Wagner’s Natasha Iskander Launches Optimistic Book on Migration Policy Development

Despite torrential rain outside, the Rudin Forum was packed on Monday
night with students and faculty eager to learn about, and celebrate, a new book
by Natasha Iskander, assistant professor of public policy at NYU Wagner. Creative State:
Forty Years of Migration and Development Policy in

examines how policy in two countries has evolved to reinforce the link between
labor emigration and domestic economic development.  

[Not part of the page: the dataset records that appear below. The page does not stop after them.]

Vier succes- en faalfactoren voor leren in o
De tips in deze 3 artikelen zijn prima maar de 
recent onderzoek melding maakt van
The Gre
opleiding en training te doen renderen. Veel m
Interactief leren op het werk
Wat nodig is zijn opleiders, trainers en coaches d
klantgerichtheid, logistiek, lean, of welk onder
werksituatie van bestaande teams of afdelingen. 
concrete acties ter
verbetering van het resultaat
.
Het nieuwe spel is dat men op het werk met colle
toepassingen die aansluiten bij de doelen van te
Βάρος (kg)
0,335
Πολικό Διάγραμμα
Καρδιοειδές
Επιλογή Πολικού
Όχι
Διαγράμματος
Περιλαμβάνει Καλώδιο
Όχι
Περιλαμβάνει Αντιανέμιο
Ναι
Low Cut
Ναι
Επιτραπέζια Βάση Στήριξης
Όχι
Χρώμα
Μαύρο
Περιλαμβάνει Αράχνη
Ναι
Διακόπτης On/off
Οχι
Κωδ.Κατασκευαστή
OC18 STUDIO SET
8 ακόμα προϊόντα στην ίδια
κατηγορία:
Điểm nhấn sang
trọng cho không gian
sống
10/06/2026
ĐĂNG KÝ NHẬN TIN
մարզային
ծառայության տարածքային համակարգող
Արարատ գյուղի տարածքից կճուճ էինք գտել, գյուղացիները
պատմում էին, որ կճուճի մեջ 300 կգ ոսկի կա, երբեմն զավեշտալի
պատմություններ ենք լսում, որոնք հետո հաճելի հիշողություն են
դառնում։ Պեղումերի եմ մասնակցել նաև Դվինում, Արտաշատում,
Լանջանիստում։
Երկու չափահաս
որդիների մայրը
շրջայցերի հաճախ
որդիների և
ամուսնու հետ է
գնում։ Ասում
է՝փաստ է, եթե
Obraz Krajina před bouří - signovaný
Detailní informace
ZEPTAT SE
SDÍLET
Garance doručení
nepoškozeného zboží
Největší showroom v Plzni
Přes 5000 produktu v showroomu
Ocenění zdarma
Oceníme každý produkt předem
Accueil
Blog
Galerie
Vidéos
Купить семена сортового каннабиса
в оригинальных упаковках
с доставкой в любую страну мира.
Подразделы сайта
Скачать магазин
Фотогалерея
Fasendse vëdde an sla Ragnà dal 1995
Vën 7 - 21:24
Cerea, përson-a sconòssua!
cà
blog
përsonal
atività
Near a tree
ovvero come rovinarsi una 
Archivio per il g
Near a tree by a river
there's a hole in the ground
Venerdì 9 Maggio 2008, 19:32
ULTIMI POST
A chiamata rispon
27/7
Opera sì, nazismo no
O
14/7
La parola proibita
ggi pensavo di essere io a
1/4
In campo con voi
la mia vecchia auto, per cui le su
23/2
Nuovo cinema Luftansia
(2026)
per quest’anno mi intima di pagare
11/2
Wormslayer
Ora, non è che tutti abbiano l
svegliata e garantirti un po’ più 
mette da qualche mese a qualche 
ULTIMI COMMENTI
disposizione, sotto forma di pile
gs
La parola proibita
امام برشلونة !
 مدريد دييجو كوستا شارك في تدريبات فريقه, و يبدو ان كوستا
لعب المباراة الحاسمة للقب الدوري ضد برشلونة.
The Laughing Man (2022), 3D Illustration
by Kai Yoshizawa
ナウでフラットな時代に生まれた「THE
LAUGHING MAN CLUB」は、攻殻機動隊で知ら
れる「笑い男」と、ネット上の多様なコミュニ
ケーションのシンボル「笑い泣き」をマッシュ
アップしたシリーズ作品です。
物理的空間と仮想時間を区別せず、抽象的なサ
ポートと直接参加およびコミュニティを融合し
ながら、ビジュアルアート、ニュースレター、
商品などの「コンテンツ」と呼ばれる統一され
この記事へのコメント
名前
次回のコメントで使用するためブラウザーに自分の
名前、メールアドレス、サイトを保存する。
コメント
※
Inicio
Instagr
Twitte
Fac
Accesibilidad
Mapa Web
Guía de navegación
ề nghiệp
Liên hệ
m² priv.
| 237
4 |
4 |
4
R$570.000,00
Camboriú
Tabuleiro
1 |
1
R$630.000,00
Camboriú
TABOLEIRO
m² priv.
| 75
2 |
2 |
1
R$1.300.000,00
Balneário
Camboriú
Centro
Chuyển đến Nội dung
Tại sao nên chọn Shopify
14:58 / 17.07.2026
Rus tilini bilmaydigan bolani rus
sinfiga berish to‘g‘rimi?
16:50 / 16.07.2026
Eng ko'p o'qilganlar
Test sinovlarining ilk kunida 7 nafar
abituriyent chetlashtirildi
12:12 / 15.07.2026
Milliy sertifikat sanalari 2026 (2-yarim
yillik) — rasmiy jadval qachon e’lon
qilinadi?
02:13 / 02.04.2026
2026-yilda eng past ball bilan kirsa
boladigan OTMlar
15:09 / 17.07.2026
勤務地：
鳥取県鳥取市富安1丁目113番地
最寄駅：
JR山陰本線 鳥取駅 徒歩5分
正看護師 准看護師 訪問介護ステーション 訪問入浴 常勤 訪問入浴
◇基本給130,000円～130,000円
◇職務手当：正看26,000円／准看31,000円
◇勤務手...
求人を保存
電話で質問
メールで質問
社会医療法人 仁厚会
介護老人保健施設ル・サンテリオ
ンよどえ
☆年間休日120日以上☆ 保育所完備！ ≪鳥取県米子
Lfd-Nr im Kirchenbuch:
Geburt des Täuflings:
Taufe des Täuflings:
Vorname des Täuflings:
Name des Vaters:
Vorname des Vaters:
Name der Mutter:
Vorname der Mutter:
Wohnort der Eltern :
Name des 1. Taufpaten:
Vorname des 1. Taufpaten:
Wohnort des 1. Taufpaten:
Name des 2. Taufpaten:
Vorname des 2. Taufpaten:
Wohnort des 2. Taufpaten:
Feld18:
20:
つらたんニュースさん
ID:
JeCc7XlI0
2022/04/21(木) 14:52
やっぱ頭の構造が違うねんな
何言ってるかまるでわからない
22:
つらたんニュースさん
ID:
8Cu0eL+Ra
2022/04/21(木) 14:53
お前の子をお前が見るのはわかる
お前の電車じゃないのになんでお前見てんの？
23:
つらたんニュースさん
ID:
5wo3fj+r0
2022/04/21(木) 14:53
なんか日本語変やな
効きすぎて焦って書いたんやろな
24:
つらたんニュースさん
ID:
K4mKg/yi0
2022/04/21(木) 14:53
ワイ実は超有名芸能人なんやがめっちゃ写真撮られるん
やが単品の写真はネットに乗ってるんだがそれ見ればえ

Wagner Dean Ellen Schall introduced Iskander and commended her on
completing the difficult journey of transforming a dissertation into a book – a
major milestone for any faculty member. “However,” Schall added, “this is not
just any faculty member and this is not just any book.” Iskander’s importance to
the Wagner family, Schall observed, relates to one of the book’s
acknowledgements, which states that home is not a place, but rather it is the
people around you.

Iskander herself remarked that, for many families, “home” reaches
across administrative borders. Her own experience with maintaining personal
connections that straddle political boundaries inspired her throughout the
process of researching the book. Even as she “lived out of a suitcase for three
years,” she never lost sight of the importance of her work, in discovering how
labor migration profoundly affects both the place left, as well as the place
traveled to.

Iskander’s readiness to be on the road for her research was just one
of the many things that caught the attention of Craig Calhoun, president of the
Social Science Research Council. The SSRC provides funding for research that is,
like Iskander’s, field-work based. Calhoun noted the difficulty inherent in a
project such as Iskander’s that spans two countries, in addition to the
numerous places that receive migrant workers. Nevertheless, he mentioned that
Iskander, in her work on Creative State,
answered the SSRC’s call to “ask the hard questions.”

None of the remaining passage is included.